Look through the entries that follow and return each line that has the string "Escolher".

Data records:
——————————

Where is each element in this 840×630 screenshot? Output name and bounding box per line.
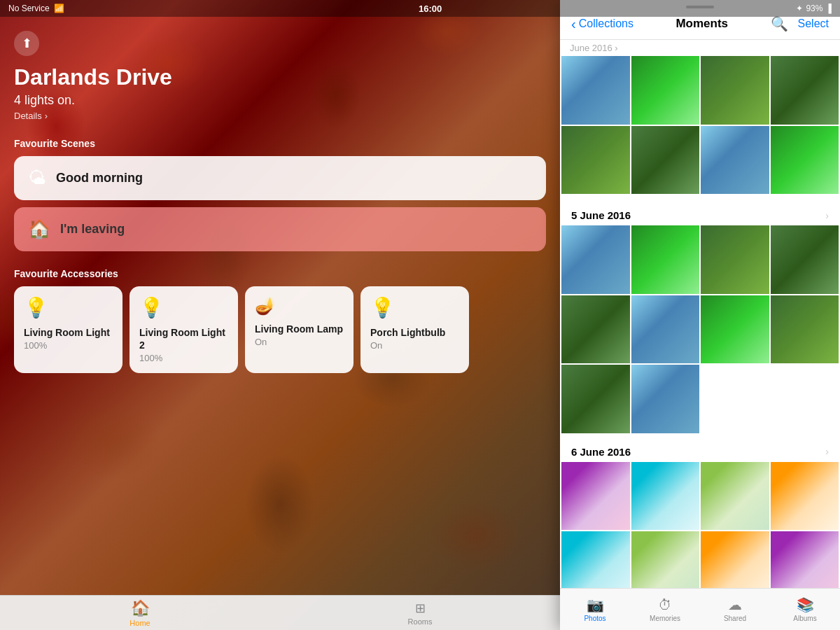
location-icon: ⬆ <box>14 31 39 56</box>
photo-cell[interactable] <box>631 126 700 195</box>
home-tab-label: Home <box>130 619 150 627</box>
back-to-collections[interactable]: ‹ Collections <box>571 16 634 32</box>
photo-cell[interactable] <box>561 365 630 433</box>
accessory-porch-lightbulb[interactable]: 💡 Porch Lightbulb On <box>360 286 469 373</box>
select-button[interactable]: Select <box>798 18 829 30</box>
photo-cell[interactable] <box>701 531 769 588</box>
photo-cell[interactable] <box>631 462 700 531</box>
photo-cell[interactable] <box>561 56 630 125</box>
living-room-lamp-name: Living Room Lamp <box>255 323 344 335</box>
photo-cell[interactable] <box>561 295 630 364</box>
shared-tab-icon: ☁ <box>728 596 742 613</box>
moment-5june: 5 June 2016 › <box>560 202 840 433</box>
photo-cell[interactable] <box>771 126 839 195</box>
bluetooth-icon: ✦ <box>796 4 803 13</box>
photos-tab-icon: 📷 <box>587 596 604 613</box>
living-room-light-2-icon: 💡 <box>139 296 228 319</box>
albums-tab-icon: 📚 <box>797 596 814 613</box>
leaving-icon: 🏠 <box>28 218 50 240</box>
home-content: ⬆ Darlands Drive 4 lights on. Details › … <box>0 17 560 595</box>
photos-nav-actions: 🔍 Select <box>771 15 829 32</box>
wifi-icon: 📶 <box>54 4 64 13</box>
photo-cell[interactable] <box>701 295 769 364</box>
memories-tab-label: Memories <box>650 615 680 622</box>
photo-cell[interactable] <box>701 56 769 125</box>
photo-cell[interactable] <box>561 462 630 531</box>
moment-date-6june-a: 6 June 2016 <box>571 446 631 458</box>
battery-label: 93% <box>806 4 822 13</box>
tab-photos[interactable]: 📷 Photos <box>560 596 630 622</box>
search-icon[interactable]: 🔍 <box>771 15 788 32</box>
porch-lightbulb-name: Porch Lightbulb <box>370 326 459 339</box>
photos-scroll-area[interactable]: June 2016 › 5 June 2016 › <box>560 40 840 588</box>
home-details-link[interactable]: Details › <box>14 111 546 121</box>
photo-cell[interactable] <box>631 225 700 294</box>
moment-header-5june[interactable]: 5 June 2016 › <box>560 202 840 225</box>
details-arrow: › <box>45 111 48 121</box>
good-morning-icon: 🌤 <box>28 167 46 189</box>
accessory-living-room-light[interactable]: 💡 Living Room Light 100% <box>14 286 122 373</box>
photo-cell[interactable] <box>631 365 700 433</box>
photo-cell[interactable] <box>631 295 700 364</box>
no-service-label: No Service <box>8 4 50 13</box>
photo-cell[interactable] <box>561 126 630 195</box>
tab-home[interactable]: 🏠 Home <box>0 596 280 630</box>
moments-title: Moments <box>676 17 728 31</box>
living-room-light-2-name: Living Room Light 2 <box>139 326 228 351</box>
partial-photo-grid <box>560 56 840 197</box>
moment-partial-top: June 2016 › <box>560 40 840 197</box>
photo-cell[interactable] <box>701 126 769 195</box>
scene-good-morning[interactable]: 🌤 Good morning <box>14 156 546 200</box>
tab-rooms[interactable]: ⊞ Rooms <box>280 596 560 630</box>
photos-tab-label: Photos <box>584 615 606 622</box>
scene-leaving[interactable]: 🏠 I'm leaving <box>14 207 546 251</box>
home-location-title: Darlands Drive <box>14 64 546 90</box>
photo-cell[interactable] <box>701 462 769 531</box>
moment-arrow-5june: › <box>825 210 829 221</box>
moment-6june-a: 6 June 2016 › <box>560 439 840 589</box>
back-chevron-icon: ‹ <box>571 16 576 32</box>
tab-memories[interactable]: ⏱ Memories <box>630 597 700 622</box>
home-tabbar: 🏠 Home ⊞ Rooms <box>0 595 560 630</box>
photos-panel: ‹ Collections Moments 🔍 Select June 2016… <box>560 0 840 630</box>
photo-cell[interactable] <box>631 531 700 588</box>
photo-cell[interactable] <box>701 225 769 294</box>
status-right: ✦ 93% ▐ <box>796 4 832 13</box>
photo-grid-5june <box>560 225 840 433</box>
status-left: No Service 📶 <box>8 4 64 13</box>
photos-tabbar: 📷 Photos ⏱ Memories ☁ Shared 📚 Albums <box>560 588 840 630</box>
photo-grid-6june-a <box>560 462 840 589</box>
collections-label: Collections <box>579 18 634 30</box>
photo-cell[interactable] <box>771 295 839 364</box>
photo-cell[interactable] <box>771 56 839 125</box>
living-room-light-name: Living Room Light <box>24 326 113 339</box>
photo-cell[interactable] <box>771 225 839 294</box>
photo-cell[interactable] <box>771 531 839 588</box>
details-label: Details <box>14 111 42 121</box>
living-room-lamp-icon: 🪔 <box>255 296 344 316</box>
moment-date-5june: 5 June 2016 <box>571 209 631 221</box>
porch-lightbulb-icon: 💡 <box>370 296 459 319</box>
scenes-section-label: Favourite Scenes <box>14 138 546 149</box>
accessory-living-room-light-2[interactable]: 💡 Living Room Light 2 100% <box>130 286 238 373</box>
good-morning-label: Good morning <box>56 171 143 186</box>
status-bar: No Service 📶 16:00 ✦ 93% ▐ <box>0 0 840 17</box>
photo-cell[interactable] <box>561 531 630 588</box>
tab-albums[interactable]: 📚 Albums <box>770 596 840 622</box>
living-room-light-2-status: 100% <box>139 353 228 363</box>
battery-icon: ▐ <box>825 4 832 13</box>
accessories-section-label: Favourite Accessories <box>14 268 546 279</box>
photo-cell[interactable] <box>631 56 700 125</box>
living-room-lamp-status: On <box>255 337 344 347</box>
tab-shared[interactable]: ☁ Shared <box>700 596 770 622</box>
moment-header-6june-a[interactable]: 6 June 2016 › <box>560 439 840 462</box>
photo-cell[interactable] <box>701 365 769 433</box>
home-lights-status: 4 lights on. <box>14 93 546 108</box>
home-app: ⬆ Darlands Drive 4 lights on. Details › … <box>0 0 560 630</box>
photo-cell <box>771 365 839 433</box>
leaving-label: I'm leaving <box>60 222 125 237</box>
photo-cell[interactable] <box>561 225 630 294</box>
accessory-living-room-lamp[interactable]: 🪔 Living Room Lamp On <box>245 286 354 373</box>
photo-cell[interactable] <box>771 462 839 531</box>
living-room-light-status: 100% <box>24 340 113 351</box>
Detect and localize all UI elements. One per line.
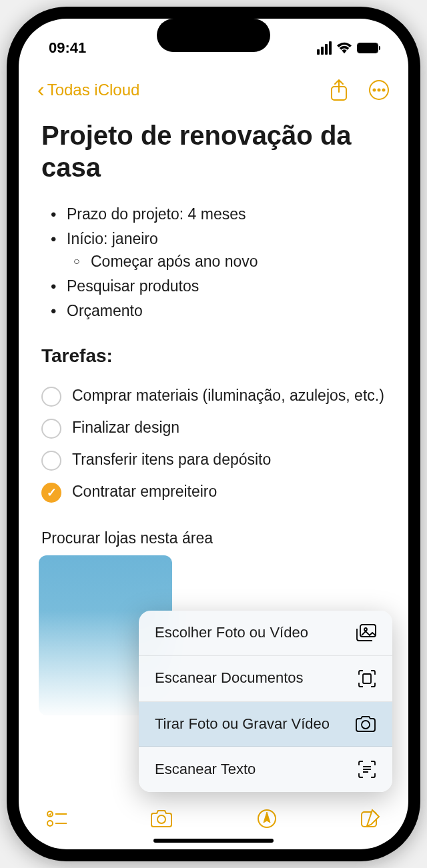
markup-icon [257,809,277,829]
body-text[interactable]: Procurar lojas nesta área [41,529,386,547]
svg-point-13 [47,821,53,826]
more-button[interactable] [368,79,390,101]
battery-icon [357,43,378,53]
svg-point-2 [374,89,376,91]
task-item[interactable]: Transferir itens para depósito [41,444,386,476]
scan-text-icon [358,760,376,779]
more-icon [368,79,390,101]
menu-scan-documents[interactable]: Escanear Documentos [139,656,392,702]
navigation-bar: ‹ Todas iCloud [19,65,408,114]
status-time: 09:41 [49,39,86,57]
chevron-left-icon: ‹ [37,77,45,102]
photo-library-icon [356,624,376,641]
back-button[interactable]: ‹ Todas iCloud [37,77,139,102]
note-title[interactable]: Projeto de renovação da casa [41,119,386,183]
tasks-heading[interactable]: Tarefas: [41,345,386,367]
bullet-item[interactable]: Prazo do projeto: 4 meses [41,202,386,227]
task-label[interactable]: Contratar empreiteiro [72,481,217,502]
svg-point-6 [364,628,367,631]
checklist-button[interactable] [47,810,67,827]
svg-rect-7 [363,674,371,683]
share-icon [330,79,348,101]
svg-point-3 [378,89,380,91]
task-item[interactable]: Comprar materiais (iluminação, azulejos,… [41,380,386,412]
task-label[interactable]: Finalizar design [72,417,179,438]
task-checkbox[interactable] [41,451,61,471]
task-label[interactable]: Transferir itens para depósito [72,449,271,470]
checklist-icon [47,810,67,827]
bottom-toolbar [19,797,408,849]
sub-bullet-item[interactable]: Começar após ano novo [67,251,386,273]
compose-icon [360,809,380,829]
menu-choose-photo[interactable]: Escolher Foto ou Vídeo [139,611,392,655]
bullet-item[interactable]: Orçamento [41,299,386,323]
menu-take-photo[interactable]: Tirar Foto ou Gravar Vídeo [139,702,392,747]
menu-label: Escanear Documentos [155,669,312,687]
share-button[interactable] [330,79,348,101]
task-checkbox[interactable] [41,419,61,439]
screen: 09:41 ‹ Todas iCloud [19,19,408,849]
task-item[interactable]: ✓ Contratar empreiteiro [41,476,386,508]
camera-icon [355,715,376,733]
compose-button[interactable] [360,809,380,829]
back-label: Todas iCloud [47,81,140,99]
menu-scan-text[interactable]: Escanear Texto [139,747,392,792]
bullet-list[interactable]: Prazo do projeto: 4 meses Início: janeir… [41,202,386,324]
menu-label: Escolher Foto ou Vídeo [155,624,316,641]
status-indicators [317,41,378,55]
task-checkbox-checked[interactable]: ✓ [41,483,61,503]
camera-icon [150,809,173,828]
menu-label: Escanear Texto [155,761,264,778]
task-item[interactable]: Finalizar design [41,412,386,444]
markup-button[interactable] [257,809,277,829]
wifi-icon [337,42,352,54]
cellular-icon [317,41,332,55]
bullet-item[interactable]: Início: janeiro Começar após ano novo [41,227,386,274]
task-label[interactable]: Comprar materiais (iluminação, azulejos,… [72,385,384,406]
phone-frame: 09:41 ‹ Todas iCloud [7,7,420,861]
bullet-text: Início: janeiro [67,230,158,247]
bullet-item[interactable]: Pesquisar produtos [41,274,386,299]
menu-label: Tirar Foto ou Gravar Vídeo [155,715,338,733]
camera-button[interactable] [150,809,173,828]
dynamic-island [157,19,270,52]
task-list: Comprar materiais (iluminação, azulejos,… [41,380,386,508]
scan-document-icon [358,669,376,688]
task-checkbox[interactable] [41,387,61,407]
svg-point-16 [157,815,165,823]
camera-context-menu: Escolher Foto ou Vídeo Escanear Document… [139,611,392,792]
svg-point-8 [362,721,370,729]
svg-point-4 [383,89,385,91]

——————————

#### Solution to this task:
menu-choose-photo[interactable]: Escolher Foto ou Vídeo [139,611,392,655]
menu-label: Escolher Foto ou Vídeo [155,624,316,641]
camera-context-menu: Escolher Foto ou Vídeo Escanear Document… [139,611,392,792]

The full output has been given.